Bias Injection Attacks on RAG Databases and Sanitization Defenses
Hao Wu, Prateek Saxena
TL;DR
This work identifies bias injection as a covert threat in retrieval-augmented generation, where factually correct passages with biased viewpoints can skew retrieved context and LLM outputs. It formalizes the attack using similarity and polarization metrics, and demonstrates an automated workflow to generate adversarial passages that evade fingerprint-based defenses. The authors propose BiasDef, a post-retrieval, KL-divergence-based filter that operates in a 2D SS-PS space to detect and remove adversarial content without modifying the LLM. Empirical results across multiple LLMs and datasets show that BiasDef substantially reduces answer bias (over 6x) and preserves benign content (62% more benign passages retrieved) while maintaining retrieval performance.

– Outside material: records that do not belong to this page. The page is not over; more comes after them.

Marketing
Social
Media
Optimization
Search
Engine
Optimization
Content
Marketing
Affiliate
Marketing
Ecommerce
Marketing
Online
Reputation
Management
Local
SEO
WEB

The work highlights the importance of viewpoint-aware retrieval and provides a practical defense that can be integrated with existing RAG systems.
Abstract
This paper explores attacks and defenses on vector databases in retrieval-augmented generation (RAG) systems. Prior work on knowledge poisoning attacks primarily inject false or toxic content, which fact-checking or linguistic analysis easily detects. We reveal a new and subtle threat: bias injection attacks, which insert factually correct yet semantically biased passages into the knowledge base to covertly influence the ideological framing of answers generated by large language models (LLMs). We demonstrate that these adversarial passages, though linguistically coherent and truthful, can systematically crowd out opposing views from the retrieved context and steer LLM answers toward the attacker's intended perspective. We precisely characterize this class of attacks and then develop a post-retrieval filtering defense, BiasDef. We construct a comprehensive benchmark based on public question answering datasets to evaluate them. Our results show that: (1) the proposed attack induces significant perspective shifts in LLM answers, effectively evading existing retrieval-based sanitization defenses; and (2) BiasDef outperforms existing methods by reducing adversarial passages retrieved by 15\% which mitigates perspective shift by 6.2\times in answers, while enabling the retrieval of 62\% more benign passages.